The position of a 5kg particle moving in the x-y plane varies as a function of time according to the expression

r = [(3t + 1)m]i + [(-4t^2 +5t + 2)m]j

(r is a vector I just didn't know how to make the arrow over head)


Find the kinetic energy of the particle as a function of time

Homework Equations

k = 1/2 mx+b

The Attempt at a Solution

d/dx r = [(3t + 1)m]i + [(-4t^2 +5t + 2)m]j

v = 3i + (-8t +5)j

v =(3i^2 + (-8t +5)j^2)^(1/2)?

.........

3t+1 = 0
t= 1/3 for x

-4t^2 +5t + 2

t= -.44 or t= 1.69 for y??

Very confused don't know what vector r is. Is it already a function of time or what. I'm very confused and don't understand how to solve please help

 

[rock.freak667]

KE=1/2 mv²

and v² is the same as v.v

 

[wcwcaseman]

KE=1/2 mv²

and v² is the same as v.v

so ...

v = 3i * (-8t +5)j

v = (-24t +15)^1/2? and if so were do I go from there?

 

[rock.freak667]

so ...

v = 3i * (-8t +5)j

v = (-24t +15)^1/2? and if so were do I go from there?

If v = 3i + (-8t +5)j, then compute v.v, the dot product of v and v.

 

[wcwcaseman]

If v = 3i + (-8t +5)j, then compute v.v, the dot product of v and v.

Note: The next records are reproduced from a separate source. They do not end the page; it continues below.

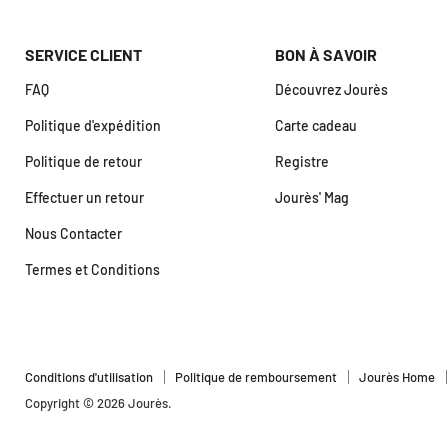
SERVICE CLIENT
BON À SAVOIR
FAQ
Découvrez Jourès
Politique d'expédition
Carte cadeau
Politique de retour
Registre
Effectuer un retour
Jourès' Mag
Nous Contacter
Termes et Conditions
Conditions d'utilisation
Politique de remboursement
Jourès Home
Copyright © 2026 Jourès.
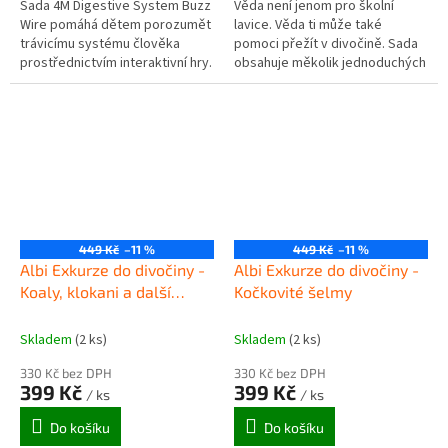
Sada 4M Digestive System Buzz
Věda není jenom pro školní
Wire pomáhá dětem porozumět
lavice. Věda ti může také
trávicímu systému člověka
pomoci přežít v divočině. Sada
prostřednictvím interaktivní hry.
obsahuje měkolik jednoduchých
nástrojů a poznatků, které
mohou zachránit život....
449 Kč
–11 %
449 Kč
–11 %
Albi Exkurze do divočiny -
Albi Exkurze do divočiny -
Koaly, klokani a další
Kočkovité šelmy
vačnatci
Skladem
(2 ks)
Skladem
(2 ks)
330 Kč bez DPH
330 Kč bez DPH
399 Kč
399 Kč
/ ks
/ ks
Do košíku
Do košíku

I'm not sure if I'm correct in my assumption that v = 3i + (-8t +5)j also I don't see how the dot product could be used since we have the variable t ?

 

[ideasrule]

What was that "m" in your initial equation for r? If that shouldn't have been there, your expression for v is correct.

Who cares about the t. Just do v dot v the usual way and see what happens. Do you get something with t in it? That's how v^2 varies with t.